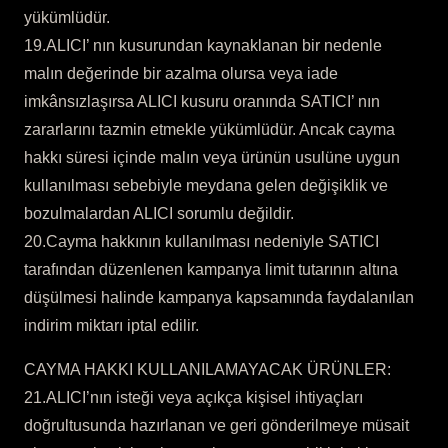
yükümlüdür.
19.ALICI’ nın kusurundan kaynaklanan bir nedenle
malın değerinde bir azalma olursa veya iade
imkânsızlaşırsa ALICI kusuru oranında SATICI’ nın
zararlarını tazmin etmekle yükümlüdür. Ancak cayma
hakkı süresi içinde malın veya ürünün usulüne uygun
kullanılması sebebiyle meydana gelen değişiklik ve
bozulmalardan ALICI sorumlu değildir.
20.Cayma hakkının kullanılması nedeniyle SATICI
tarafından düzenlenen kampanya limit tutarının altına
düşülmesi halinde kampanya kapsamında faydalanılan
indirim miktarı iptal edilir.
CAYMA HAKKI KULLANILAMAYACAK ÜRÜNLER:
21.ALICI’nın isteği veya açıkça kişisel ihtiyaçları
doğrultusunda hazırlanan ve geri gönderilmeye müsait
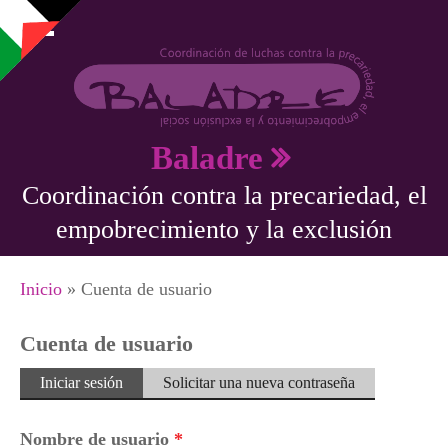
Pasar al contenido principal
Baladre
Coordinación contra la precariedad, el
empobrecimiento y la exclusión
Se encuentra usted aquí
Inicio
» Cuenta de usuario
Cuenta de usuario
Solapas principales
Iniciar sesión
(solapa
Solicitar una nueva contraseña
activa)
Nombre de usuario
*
════
Output nothing but the lines from the one containing "Iniciar sesión" to the end of the listing, both of those included, exactly as given.

→ Answer to this exercise
Iniciar sesión
(solapa
Solicitar una nueva contraseña
activa)
Nombre de usuario
*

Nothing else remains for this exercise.